Data provided »
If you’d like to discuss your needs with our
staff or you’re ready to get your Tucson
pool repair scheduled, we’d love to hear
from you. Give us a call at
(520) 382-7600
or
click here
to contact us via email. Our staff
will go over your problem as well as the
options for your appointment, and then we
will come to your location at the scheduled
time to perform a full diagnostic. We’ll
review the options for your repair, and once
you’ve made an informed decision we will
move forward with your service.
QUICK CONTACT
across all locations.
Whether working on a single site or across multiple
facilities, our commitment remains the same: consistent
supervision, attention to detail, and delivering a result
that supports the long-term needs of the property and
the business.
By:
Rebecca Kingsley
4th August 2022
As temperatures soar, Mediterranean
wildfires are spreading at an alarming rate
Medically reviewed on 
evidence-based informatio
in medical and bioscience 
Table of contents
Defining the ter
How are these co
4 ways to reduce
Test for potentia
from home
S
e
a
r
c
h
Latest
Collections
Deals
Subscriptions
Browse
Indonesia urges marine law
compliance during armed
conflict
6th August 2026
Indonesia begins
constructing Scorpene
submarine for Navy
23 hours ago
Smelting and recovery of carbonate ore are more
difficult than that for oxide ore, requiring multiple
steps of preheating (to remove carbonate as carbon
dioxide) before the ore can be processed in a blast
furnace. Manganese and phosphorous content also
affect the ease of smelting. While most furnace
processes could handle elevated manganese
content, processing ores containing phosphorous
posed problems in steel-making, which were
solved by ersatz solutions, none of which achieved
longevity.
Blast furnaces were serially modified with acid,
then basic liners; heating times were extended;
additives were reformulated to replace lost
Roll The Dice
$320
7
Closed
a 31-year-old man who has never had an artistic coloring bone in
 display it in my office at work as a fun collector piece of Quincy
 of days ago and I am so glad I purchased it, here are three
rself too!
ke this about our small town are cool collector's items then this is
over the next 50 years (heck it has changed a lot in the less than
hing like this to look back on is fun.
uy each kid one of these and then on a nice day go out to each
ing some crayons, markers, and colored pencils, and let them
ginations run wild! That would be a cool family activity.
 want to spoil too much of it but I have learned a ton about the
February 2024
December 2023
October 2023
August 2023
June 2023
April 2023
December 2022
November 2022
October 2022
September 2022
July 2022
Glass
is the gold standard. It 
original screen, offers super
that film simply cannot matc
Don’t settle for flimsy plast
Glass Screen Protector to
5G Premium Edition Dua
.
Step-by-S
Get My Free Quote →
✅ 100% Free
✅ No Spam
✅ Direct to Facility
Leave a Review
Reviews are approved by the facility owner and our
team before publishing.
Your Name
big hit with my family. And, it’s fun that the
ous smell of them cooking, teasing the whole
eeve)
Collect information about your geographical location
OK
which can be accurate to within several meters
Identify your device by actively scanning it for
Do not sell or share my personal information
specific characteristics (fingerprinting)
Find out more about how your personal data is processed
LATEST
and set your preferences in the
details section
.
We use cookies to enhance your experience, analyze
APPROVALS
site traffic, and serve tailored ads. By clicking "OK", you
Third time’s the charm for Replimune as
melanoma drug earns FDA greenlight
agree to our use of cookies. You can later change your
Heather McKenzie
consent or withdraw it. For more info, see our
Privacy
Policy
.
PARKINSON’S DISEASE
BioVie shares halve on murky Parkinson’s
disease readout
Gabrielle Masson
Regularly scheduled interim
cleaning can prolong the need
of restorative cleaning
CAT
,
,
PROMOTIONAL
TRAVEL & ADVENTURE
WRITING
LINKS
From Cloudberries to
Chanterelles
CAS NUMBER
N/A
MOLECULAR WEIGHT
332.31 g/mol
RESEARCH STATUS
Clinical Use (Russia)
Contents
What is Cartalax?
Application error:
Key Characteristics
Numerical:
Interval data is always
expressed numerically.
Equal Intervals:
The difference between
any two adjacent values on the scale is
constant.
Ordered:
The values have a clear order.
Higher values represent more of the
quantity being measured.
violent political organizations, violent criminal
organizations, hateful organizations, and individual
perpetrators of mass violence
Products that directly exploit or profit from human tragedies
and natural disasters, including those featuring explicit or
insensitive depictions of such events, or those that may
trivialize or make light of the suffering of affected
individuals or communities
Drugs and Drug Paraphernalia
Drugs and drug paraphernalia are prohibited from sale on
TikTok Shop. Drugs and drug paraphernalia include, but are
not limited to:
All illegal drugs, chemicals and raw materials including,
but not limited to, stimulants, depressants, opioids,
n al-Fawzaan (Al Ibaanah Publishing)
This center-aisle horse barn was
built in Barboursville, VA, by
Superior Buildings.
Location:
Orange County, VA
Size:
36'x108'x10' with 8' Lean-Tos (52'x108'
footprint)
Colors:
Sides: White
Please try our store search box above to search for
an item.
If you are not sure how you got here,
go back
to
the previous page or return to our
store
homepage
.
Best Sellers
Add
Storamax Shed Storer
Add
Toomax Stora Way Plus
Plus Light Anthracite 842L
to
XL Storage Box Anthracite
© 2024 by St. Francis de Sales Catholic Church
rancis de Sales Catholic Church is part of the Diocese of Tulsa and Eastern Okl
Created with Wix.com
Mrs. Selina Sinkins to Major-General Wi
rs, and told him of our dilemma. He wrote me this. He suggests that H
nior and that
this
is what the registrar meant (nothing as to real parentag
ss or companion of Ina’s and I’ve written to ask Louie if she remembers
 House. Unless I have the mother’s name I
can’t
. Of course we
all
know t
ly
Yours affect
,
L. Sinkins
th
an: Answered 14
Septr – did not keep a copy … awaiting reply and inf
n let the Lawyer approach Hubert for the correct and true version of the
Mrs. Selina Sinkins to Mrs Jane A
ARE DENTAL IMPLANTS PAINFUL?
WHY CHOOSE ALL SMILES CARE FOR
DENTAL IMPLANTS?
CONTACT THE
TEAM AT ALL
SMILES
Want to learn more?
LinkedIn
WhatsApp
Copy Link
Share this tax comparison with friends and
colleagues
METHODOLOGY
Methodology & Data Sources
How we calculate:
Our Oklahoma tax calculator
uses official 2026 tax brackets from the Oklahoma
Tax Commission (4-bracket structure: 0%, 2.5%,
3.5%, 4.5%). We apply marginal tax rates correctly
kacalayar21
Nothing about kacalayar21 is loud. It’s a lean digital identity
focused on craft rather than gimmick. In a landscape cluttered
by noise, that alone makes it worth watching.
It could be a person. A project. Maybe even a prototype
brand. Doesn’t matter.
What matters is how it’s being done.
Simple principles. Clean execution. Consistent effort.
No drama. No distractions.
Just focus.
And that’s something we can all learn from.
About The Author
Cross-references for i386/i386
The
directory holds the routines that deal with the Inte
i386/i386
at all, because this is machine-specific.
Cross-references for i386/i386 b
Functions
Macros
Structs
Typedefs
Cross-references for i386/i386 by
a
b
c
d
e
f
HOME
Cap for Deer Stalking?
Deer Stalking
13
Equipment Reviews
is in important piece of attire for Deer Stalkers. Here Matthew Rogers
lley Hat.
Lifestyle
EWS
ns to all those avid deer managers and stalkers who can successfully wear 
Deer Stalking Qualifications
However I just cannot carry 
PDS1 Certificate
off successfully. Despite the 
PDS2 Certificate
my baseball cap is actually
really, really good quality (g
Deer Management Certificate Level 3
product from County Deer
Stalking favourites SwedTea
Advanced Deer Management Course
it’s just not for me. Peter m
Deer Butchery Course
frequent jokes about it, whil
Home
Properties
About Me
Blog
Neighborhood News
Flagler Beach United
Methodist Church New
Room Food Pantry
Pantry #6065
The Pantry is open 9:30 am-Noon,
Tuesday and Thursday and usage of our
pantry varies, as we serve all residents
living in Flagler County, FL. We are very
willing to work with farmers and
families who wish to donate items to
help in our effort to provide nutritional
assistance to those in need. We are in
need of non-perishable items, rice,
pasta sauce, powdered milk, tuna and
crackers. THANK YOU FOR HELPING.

Task directions »
From the records above, print exactly the lines that run from the line with "RESEARCH STATUS" to the line with "Sides: White", inclusive.

Result for this exercise »
RESEARCH STATUS
Clinical Use (Russia)
Contents
What is Cartalax?
Application error:
Key Characteristics
Numerical:
Interval data is always
expressed numerically.
Equal Intervals:
The difference between
any two adjacent values on the scale is
constant.
Ordered:
The values have a clear order.
Higher values represent more of the
quantity being measured.
violent political organizations, violent criminal
organizations, hateful organizations, and individual
perpetrators of mass violence
Products that directly exploit or profit from human tragedies
and natural disasters, including those featuring explicit or
insensitive depictions of such events, or those that may
trivialize or make light of the suffering of affected
individuals or communities
Drugs and Drug Paraphernalia
Drugs and drug paraphernalia are prohibited from sale on
TikTok Shop. Drugs and drug paraphernalia include, but are
not limited to:
All illegal drugs, chemicals and raw materials including,
but not limited to, stimulants, depressants, opioids,
n al-Fawzaan (Al Ibaanah Publishing)
This center-aisle horse barn was
built in Barboursville, VA, by
Superior Buildings.
Location:
Orange County, VA
Size:
36'x108'x10' with 8' Lean-Tos (52'x108'
footprint)
Colors:
Sides: White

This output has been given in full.